Adding a new technology type

Take the case where you're adding a new technology that doesn't fit into an existing bucket, e.g. a nuclear power plant. If you're adding multiple models that will exist in that new space, it would make sense to create a new baseclass that defines the required inputs and outputs for your technology. You can then inherit from that baseclass in your performance and cost models. If you're only making a single model, a baseclass isn't necessary, and you can define the required inputs and outputs directly in your models. This shouldn't be a prohibitively challenging step, but it's generally easier to add technologies that fit into existing buckets as you can draw from those examples.

Adding additional inputs or outputs

If you need to add additional inputs or outputs to the baseclass, you can do so by adding them to the setup method.

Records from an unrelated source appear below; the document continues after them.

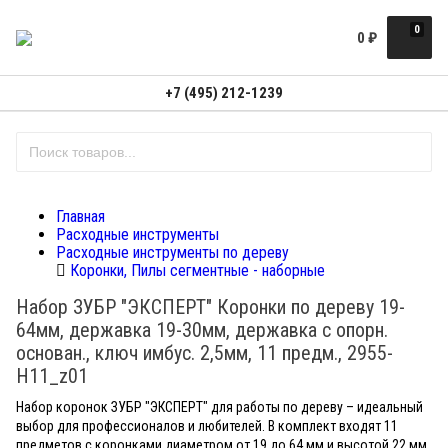
0
0
₽
+7 (495) 212-1239
Главная
Расходные инструменты
Расходные инструменты по дереву
Коронки, Пилы сегментные - наборные
Набор ЗУБР "ЭКСПЕРТ" Коронки по дереву 19-
64мм, державка 19-30мм, державка с опорн.
основан., ключ имбус. 2,5мм, 11 предм., 2955-
H11_z01
Набор коронок ЗУБР "ЭКСПЕРТ" для работы по дереву – идеальный
выбор для профессионалов и любителей. В комплект входят 11
предметов с коронками диаметром от 19 до 64 мм и высотой 22 мм,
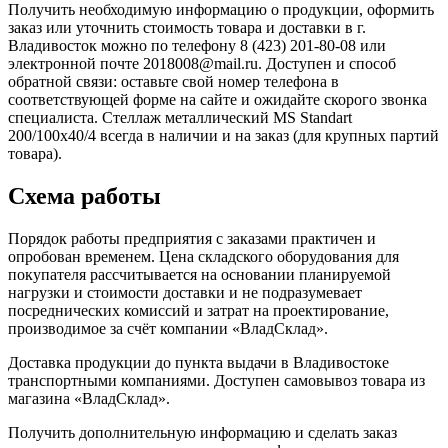
Получить необходимую информацию о продукции, оформить
заказ или уточнить стоимость товара и доставки в г.
Владивосток можно по телефону 8 (423) 201-80-08 или
электронной почте 2018008@mail.ru. Доступен и способ
обратной связи: оставьте свой номер телефона в
соответствующей форме на сайте и ожидайте скорого звонка
специалиста. Стеллаж металлический MS Standart
200/100x40/4 всегда в наличии и на заказ (для крупных партий
товара).
Схема работы
Порядок работы предприятия с заказами практичен и
опробован временем. Цена складского оборудования для
покупателя рассчитывается на основании планируемой
нагрузки и стоимости доставки и не подразумевает
посреднических комиссий и затрат на проектирование,
производимое за счёт компании «ВладСклад».
Доставка продукции до пункта выдачи в Владивостоке
транспортными компаниями. Доступен самовывоз товара из
магазина «ВладСклад».
Получить дополнительную информацию и сделать заказ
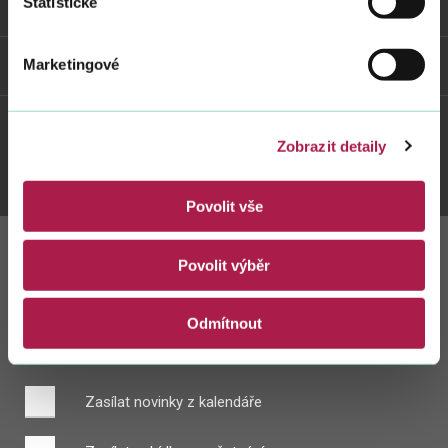
Statistické
Odkazy
Weby FS
Marketingové
Zobrazit detaily
Twitter
Youtube
Facebook
Instagram
Povolit vše
Povolit výběr
Zůstaňte s námi
v kontaktu
Odmítnout
Zasílat novinky z kalendáře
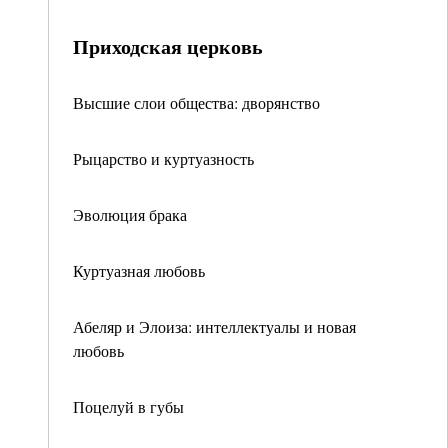
Приходская церковь
Высшие слои общества: дворянство
Рыцарство и куртуазность
Эволюция брака
Куртуазная любовь
Абеляр и Элоиза: интеллектуалы и новая
любовь
Поцелуй в губы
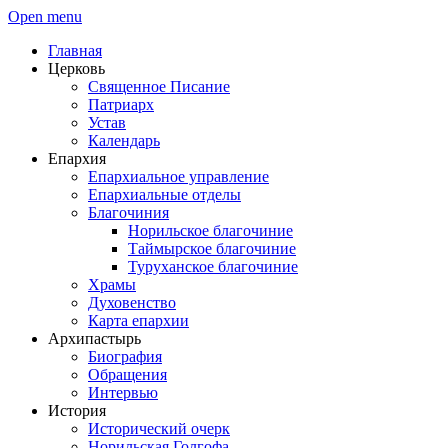
Open menu
Главная
Церковь
Священное Писание
Патриарх
Устав
Календарь
Епархия
Епархиальное управление
Епархиальные отделы
Благочиния
Норильское благочиние
Таймырское благочиние
Туруханское благочиние
Храмы
Духовенство
Карта епархии
Архипастырь
Биография
Обращения
Интервью
История
Исторический очерк
Норильская Голгофа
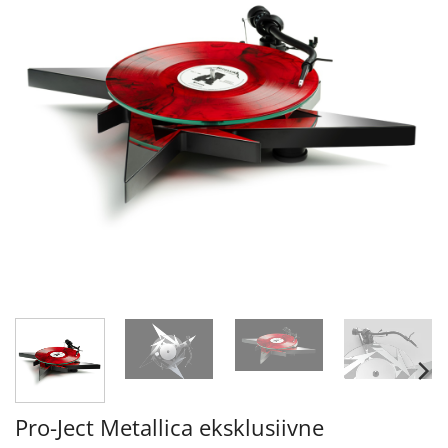
Pro-Ject Metallica eksklusiivne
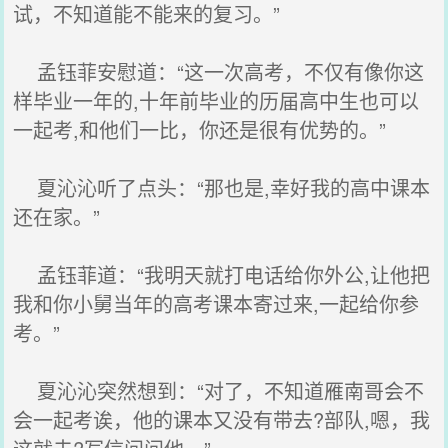
试，不知道能不能来的复习。”
孟钰菲安慰道：“这一次高考，不仅有像你这
样毕业一年的,十年前毕业的历届高中生也可以
一起考,和他们一比，你还是很有优势的。”
夏沁沁听了点头：“那也是,幸好我的高中课本
还在家。”
孟钰菲道：“我明天就打电话给你外公,让他把
我和你小舅当年的高考课本寄过来,一起给你参
考。”
夏沁沁突然想到：“对了，不知道雁南哥会不
会一起考诶，他的课本又没有带去?部队,嗯，我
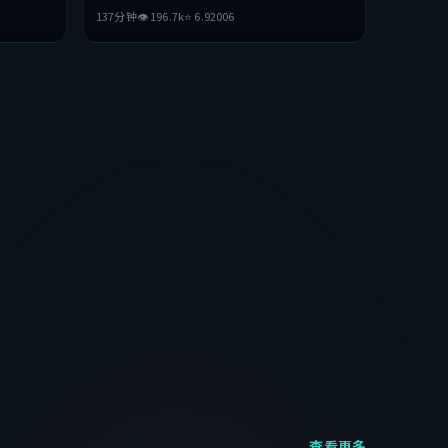
听上力求突
聪等主演。影片在叙事与视听上力求突破，探讨
137分钟
👁
196.7
k
⭐
6.9
2006
，适合喜欢
人性与抉择，节奏张弛有度，适合喜欢该类型的
观众完整观看。
查看更多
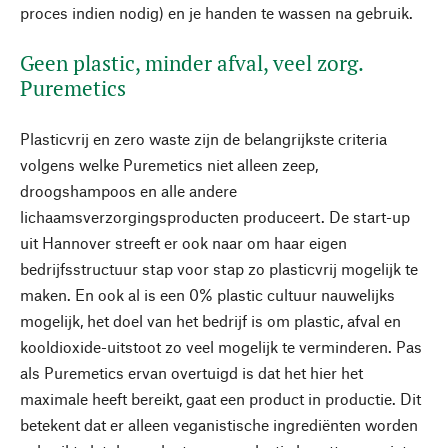
proces indien nodig) en je handen te wassen na gebruik.
Geen plastic, minder afval, veel zorg.
Puremetics
Plasticvrij en zero waste zijn de belangrijkste criteria
volgens welke Puremetics niet alleen zeep,
droogshampoos en alle andere
lichaamsverzorgingsproducten produceert. De start-up
uit Hannover streeft er ook naar om haar eigen
bedrijfsstructuur stap voor stap zo plasticvrij mogelijk te
maken. En ook al is een 0% plastic cultuur nauwelijks
mogelijk, het doel van het bedrijf is om plastic, afval en
kooldioxide-uitstoot zo veel mogelijk te verminderen. Pas
als Puremetics ervan overtuigd is dat het hier het
maximale heeft bereikt, gaat een product in productie. Dit
betekent dat er alleen veganistische ingrediënten worden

This would look like the following:

class ECOElectrolyzerPerformanceModel(ElectrolyzerPerformanceBaseClass):
    """
    An OpenMDAO component that wraps the PEM electrolyzer model.
    Takes electricity input and outputs hydrogen and oxygen generation rates.
    """
    def setup(self):
        super().setup()
        self.add_output('efficiency', val=0.0, desc='Average efficiency of the electrolyzer')

Models where the performance and cost are tightly coupled

In some cases, the performance and cost models are tightly coupled, and it might make sense to combine them into a single model. This is currently the case for the HOPP and h2_storage wrappers, where the performance and cost models are combined into a single component. If you're adding a technology where this makes sense, you can follow the same steps as above but you also need to modify the h2integrate_model.py file for this special logic. For now, modify a single the create_technology_models.py file to include your new technology as such:

combined_performance_and_cost_model_technologies = ['hopp', 'h2_storage', '<your_tech_here>']

# Create a technology group for each technology
for tech_name, individual_tech_config in self.technology_config['technologies'].items():
    if 'feedstocks' in tech_name:
        feedstock_component = FeedstockComponent(feedstocks_config=individual_tech_config)
        self.plant.add_subsystem(tech_name, feedstock_component)
    else:
        tech_group = self.plant.add_subsystem(tech_name, om.Group())
        self.tech_names.append(tech_name)

        # Special HOPP handling for short-term
        if tech_name in combined_performance_and_cost_model_technologies:

There are also situations where the models are still related but can be treated separately. In these cases, you can create separate performance and cost models, but you might benefit from sharing some of the logic between them. For example, you might have a performance model that instantiates a data class that is also used in the cost model. If the computational burden is low, you can simply instantiate the data class in both models using a single function that returns the data class as done in the direct_ocean_capture.py file. In the middle-ground case where the models might use a shared object that is computationally expensive to create, you can create and cache the object in a pickle file and load it in both models. This would require additional logic to first check if the cached object exists and is valid before attempting to load it, otherwise it would create the object from scratch. There is an example of this in the hopp_wrapper.py file.

Other cases

If you encounter a case that isn't covered here, please discuss it with the H2Integrate dev team for guidance. H2Integrate is constantly evolving and we plan to encounter new challenges as we add more technologies to the model. Your feedback and suggestions help you and others use H2Integrate successfully.

Pull Request Checklist for New Technologies

When you're ready to submit a pull request for your new technology, please ensure you complete all items in the "New Technology Checklist" section of the pull request template. Remember that adding a new technology typically requires review from both a core maintainer and ideally a second team member, as these additions significantly expand H2Integrate's capabilities and set patterns for future development.